Our patient developed bilateral deep vein thrombosis of the lower extremities during the treatment for cellulitis. A detailed examination for thrombophilia revealed markedly decreased protein S activity. Protein S deficiency can occur due to the following: Congenital factors, pregnancy, oral hormonal contraceptive use,disseminated intravascular coagulation, acute thromboembolism, human immunodeficiency virus infection, nephrotic syndrome, liver disease, L-asparaginase chemotherapy, varicella recovery, antiphospholipid antibody syndrome, oral steroid use, and vitamin K deficiency (i.e., decreased food intake, biliary obstruction, and oral warfarin administration)[8]. Protein S deficiency has been rarely reported in patientswith SLE[9,10]. Our patient developed pleurisy during the clinical course. She was diagnosed with SLE after she fulfilled the Systemic Lupus International Collaborating Clinics classification criteria (i.e., clinical criteria of pleurisy and lymphopenia as well as the immunologic criteria of positive antinuclear antibody, low complement, and positive direct Coombs-test)[7]. She had no family history, history of abortion, hepatic dysfunction, or renal dysfunction suggestive of congenital diseases. After initiating PSL treatment, protein S activity returned to normal as SLE improved, indicating that decreased protein S activity was caused by SLE.

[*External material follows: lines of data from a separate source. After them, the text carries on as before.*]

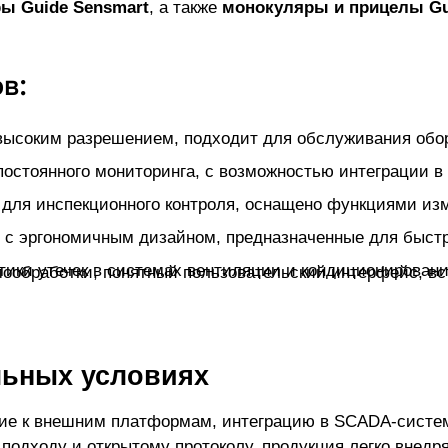
ы Guide Sensmart
, а также
монокуляры и прицелы
в:
льных условиях
условиях повышенной нагрузки. Благодаря модульн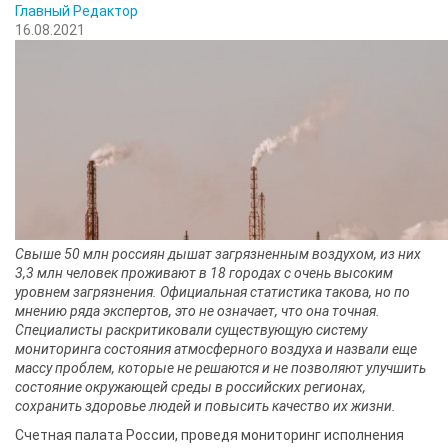
Главный Редактор
16.08.2021
Свыше 50 млн россиян дышат загрязненным воздухом, из них
3,3 млн человек проживают в 18 городах с очень высоким
уровнем загрязнения. Официальная статистика такова, но по
мнению ряда экспертов, это не означает, что она точная.
Специалисты раскритиковали существующую систему
мониторинга состояния атмосферного воздуха и назвали еще
массу проблем, которые не решаются и не позволяют улучшить
состояние окружающей среды в российских регионах,
сохранить здоровье людей и повысить качество их жизни.
Счетная палата России, проведя мониторинг исполнения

Table 2 Tests of thrombophilia

Warfarin induced skin necrosis develops when proteins C and S production is inhibited in the early stage after the administration of warfarin, a vitamin K antagonist, resulting in increased coagulability and hypercoagulation[11]. Our case demonstrated that serious skin necrosis can occur in the early stage of treatment despite achieving a PT-INR within the therapeutic range. Onset of skin necrosis can occur within a few hours or several weeks after warfarin administration[11]. There are no currently established anticoagulant therapies for patients with decreased proteins S and C activities. Heparin, which is not a vitamin K antagonist, is commonly used for the treatment of warfarin-induced necrosis[11]. However, direct oral anticoagulants,such as dabigatran and rivaroxaban, have been found to be more effective for our patient based on previous findings[2-6]. We could find only three studies reporting that oral rivaroxaban was effective[7-9]. Heparin requires continuous intravenous injection,and its administration is not suitable for patients with deep vein thrombosis who require long-term anticoagulant therapy, such as our patient, because of the route of administration and necessity of hospitalization.

CONCLUSION

We report the case of a patient with warfarin-induced skin necrosis who was successfully treated with oral rivaroxaban, a factor Xa inhibitor. It is important to administer DOACs instead of warfarin in patients with decreased activities of protein S and C, which are vitamin K-dependent coagulation inhibitors. During treatment of bilateral deep vein thrombosis of the lower extremities, it is necessary to closely examine the patient for the presence of thrombophilia and avoid warfarin administration until confirmation of the examination results. Furthermore, continuous heparin injections should be carefully discontinued when warfarin is administered.

Figure 2 Skin necrosis observed in the left lower extremity on hospitalization day 19. A: Left calf; B: Left foot.

Figure 3 Clinical course of the patient. The course of treatment with prednisolone and anticoagulants as well as the activities of proteins C and S are shown. PSL:Prednisolone.

Figure 4 Debridement of necrotic tissue in the left lower extremity (hospitalization day 35). A: Left calf; B: Left foot.

Figure 5 Left toe amputation and free flap surgery were performed on hospitalization day 67. A: Pre-surgery of left foot; B: Post-surgery of left foot.